I support packages with the option to use dependencies in mobile OS :
- about Sailfish OS, I feel managing RPM packages is faster than than DEB packages; - current (2013) smartphones are fast (dual or quad core @ > 1,0 GHz, fast flash memory, etc), equivalent to low cost net/notebooks some years ago, so it is not a problem to have repositories with thousands of packages; - one great advantage of GNU Linux mobile OS (Maemo, MeeGo, Mer/Nemo Mobile, Sailfish, etc) is the availability of thousands of libraries ported from desktop Linux developed, e.g., we can have a software with GUI made with 500 QML lines of source code using a library (with 200,000 C/C++ lines of source code, developed after 15 years by thousands of developers) as dependency; - if some developer wants to include dependencies in its rpm package, yes, it can, it has this freedom.

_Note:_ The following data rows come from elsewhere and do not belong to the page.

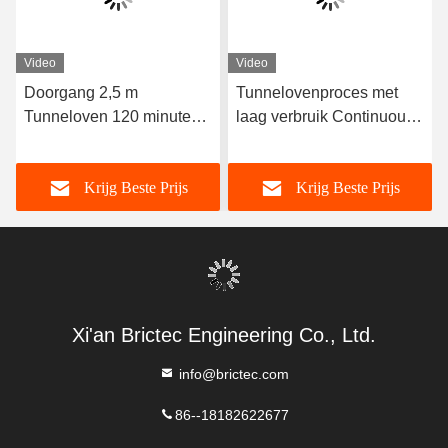
Video
Video
Doorgang 2,5 m
Tunnelovenproces met
Tunneloven 120 minuten
laag verbruik Continuous
Vuurcyclus Rolleroven
drying chamber voor
Snelle vuurtesten
bakstenen
Krijg Beste Prijs
Krijg Beste Prijs
Xi'an Brictec Engineering Co., Ltd.
info@brictec.com
86--18182622677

As I've read today, we can submit .rpm packages using dependencies from Mer/Nemo Mobile repositories, only Jolla Harbour doesn't host dependencies itself. So it is just a matter of the community support Mer/Nemo Mobile to include desired libraries, tools, etc. And/or use OpenRepos so each developer has its needed dependencies.

    So let us start submitting our Sailfish softwares, sailors !

        Best regards,

        Roberto


Em 06-11-2013 18:28, Attila Csipa escreveu:
On 06-Nov-13 09:33, Marcin M. wrote:
And somehow Debian and Ubuntu and ... do well it with real depends...

Debian, Ubuntu (and the whole desktop Linux world) is a very different setup from the classic appstore setup (so no orphaned packages/apps, less packages, less metadata, less frequent updates/releases, unlimited CPU/RAM/network). Ubuntu, with the limitation of apt (and yes, I'm a Ubuntu user, and love apt-get-ing) sucked on Maemo once the number of packages went to the thousands (and real stores are with app numbers in the hundred-thousands). It took ages (and a boatload of battery/CPU/flash) just to see if there is an update for something. And I'm not saying this as a plug for RPM-based repositories, for an appstore setup, they are almost as bad.

A dependency system can be really helpful. It's just that the environment changed a bit since the '90s, so while you can implement proof-of-concept level stores in an old-school Linux style packet management (see the Maemo experience), it can hardly scale to the proportions and use-cases modern appstores are aiming at.